**INPUT RECORDS:**

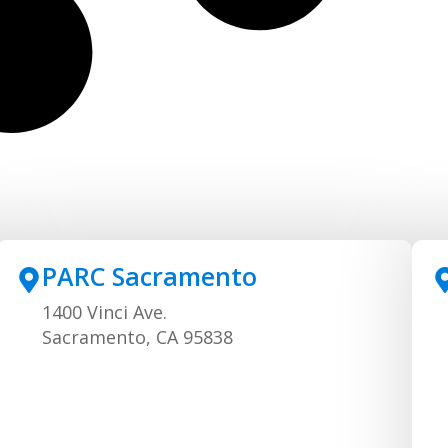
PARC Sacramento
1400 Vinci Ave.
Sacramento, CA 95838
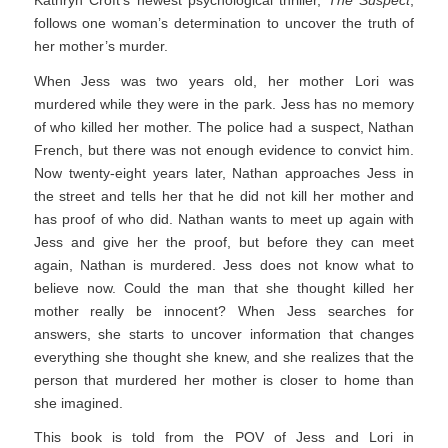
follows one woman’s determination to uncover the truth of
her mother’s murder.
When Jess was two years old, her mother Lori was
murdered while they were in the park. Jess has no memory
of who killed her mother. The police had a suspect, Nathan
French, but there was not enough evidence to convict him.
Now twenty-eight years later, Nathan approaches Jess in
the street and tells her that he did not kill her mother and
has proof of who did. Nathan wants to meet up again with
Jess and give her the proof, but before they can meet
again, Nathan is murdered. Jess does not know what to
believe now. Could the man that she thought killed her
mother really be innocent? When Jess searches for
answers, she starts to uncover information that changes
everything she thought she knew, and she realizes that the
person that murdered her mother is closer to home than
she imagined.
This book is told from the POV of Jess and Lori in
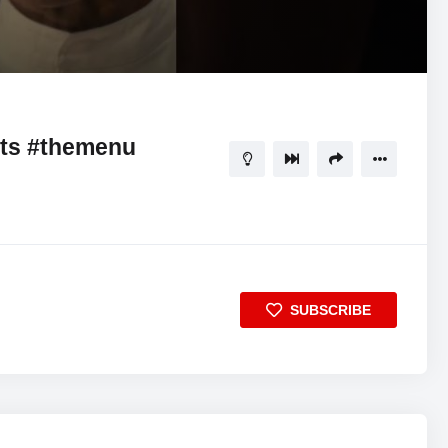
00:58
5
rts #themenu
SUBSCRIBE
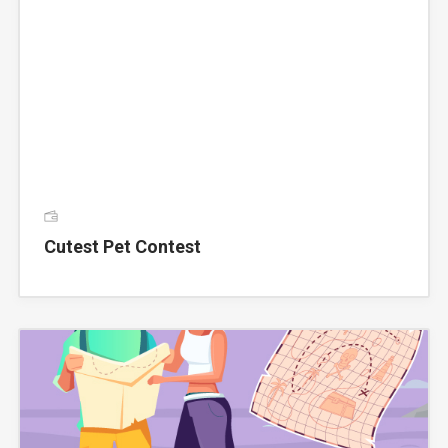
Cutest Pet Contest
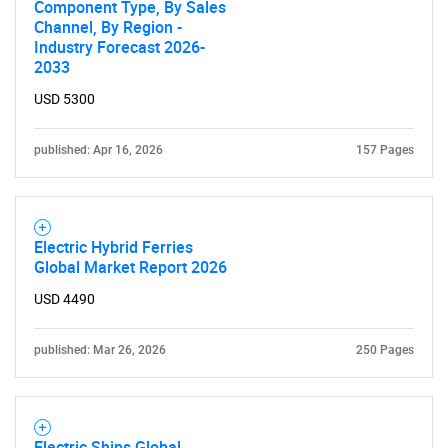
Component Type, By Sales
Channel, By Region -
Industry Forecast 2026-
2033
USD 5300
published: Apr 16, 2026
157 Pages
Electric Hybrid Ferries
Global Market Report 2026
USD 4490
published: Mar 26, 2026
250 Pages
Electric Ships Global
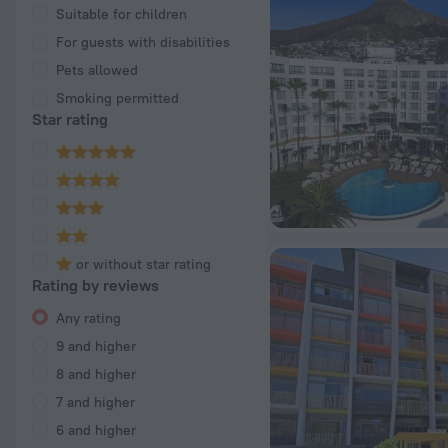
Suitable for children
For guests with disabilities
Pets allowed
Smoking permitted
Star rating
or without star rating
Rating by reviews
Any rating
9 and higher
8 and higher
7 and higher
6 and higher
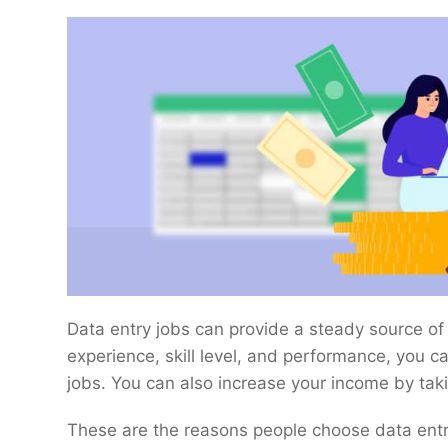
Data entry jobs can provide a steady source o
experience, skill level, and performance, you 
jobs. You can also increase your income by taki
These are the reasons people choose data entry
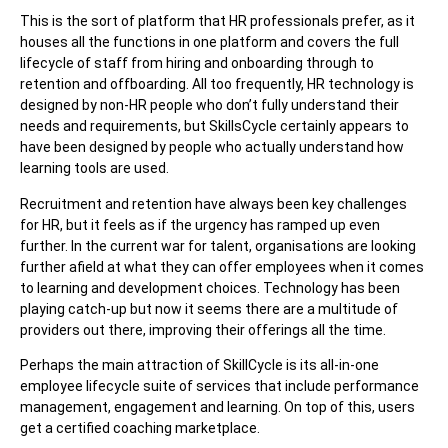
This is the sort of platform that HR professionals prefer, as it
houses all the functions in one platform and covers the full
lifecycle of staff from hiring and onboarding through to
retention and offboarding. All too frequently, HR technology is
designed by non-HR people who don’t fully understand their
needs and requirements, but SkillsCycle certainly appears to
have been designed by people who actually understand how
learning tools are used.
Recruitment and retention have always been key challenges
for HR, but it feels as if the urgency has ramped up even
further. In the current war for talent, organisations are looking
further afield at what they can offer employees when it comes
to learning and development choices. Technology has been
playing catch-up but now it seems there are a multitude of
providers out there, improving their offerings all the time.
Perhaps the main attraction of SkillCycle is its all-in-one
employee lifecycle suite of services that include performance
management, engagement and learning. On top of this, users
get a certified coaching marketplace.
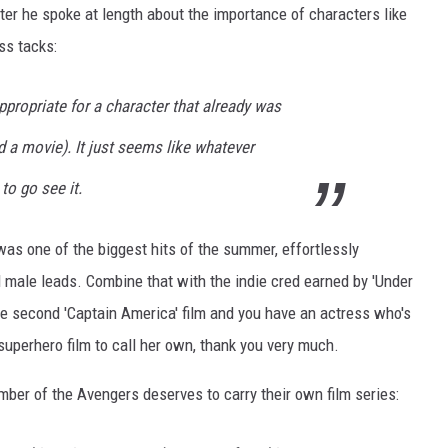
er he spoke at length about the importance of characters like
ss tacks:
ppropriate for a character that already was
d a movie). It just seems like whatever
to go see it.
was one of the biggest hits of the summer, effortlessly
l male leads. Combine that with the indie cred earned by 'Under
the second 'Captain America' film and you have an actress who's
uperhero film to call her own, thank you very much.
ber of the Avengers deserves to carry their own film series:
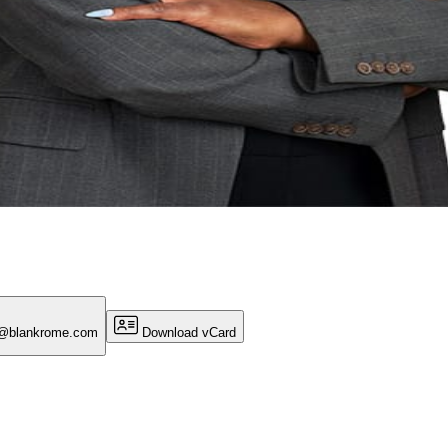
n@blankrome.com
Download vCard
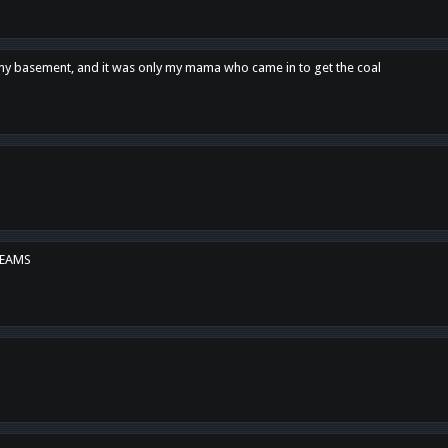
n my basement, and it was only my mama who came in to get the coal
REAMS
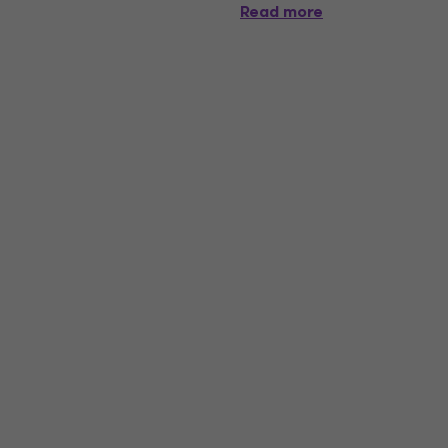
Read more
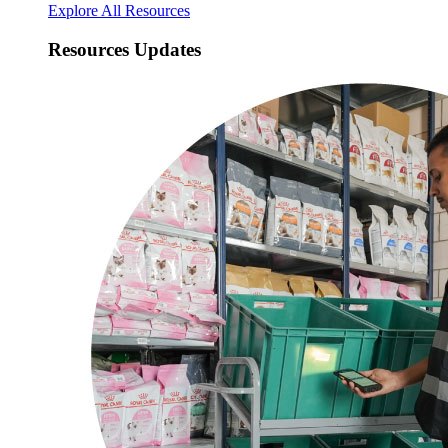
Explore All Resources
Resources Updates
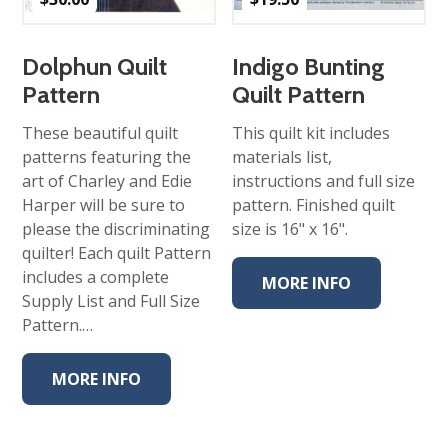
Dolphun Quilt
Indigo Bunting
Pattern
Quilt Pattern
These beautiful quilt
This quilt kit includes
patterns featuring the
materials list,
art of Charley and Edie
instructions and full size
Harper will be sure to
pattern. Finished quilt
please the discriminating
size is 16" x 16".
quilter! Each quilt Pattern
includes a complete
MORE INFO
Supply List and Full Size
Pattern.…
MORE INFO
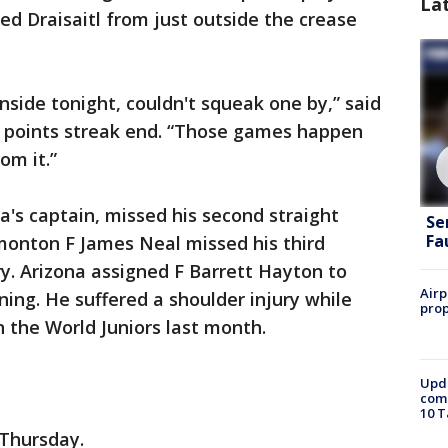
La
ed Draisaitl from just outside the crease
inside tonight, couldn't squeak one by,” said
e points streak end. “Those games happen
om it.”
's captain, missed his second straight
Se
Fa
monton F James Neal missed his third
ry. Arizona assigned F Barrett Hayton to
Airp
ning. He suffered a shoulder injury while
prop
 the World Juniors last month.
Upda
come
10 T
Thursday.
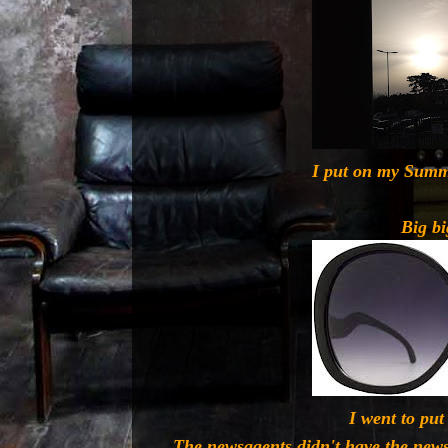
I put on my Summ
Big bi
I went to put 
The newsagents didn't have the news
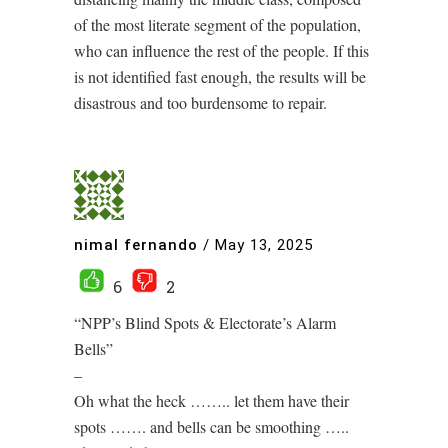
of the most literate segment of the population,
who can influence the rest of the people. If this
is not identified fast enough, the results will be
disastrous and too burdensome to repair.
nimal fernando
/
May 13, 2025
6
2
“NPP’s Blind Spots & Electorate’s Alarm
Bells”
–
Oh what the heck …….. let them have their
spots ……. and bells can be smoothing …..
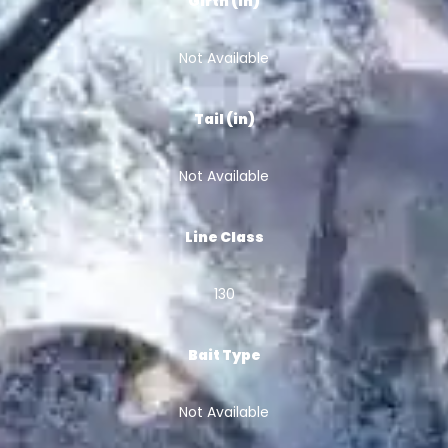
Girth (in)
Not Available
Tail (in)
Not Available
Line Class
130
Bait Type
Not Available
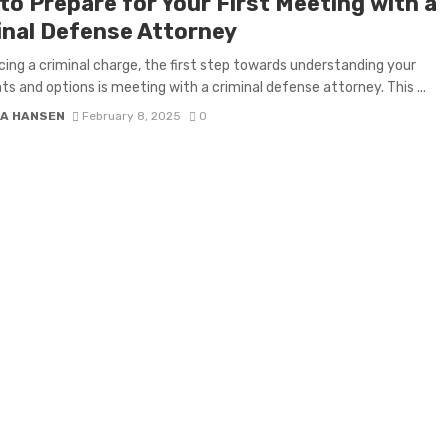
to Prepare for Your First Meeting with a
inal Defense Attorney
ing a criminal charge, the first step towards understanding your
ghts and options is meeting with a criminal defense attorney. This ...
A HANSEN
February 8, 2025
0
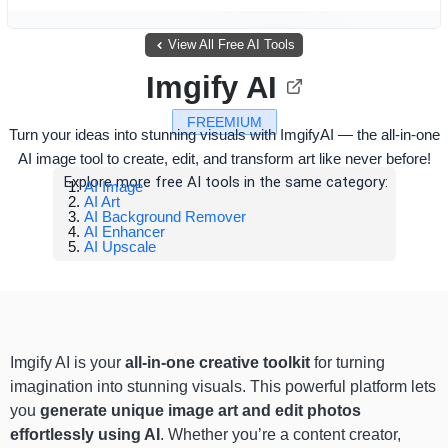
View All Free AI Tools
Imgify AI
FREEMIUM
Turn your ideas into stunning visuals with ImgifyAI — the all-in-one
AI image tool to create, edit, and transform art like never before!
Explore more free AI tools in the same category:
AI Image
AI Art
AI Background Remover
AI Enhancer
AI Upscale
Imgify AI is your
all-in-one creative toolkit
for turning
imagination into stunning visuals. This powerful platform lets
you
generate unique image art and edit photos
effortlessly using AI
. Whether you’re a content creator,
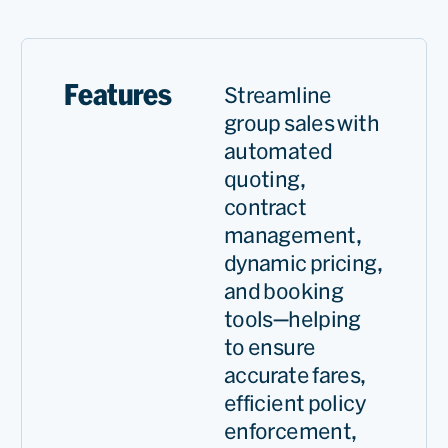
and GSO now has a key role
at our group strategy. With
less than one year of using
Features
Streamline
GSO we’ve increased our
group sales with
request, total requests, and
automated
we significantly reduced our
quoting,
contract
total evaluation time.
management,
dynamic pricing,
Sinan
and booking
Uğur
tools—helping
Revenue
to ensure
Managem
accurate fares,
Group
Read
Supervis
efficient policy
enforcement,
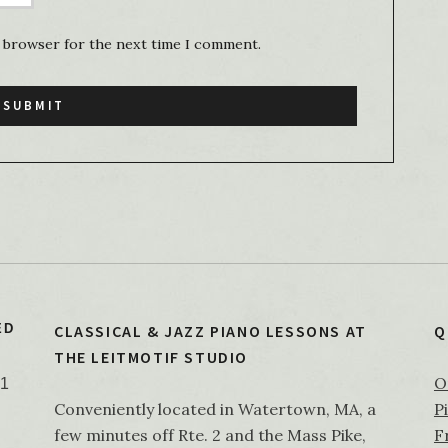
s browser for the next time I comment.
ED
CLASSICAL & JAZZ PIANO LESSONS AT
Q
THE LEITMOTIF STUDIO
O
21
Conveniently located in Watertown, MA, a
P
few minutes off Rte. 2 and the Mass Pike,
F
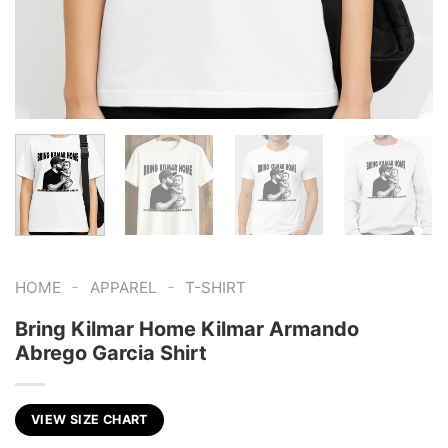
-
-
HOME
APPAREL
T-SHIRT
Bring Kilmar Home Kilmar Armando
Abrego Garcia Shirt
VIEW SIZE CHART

**REQUIRED WORK:** Using the entries above, transcribe exactly from the line that has "Global Market Report 2026" through the line that has "These are the". Pictures are dropped.

**OUTPUT BELOW:**
Global Market Report 2026
USD 4490
published: Mar 26, 2026
250 Pages
Electric Ships Global
Suitable for children
For guests with disabilities
Pets allowed
Smoking permitted
Star rating
or without star rating
Rating by reviews
Any rating
9 and higher
8 and higher
7 and higher
6 and higher
Data entry jobs can provide a steady source o
experience, skill level, and performance, you 
jobs. You can also increase your income by taki
These are the reasons people choose data entry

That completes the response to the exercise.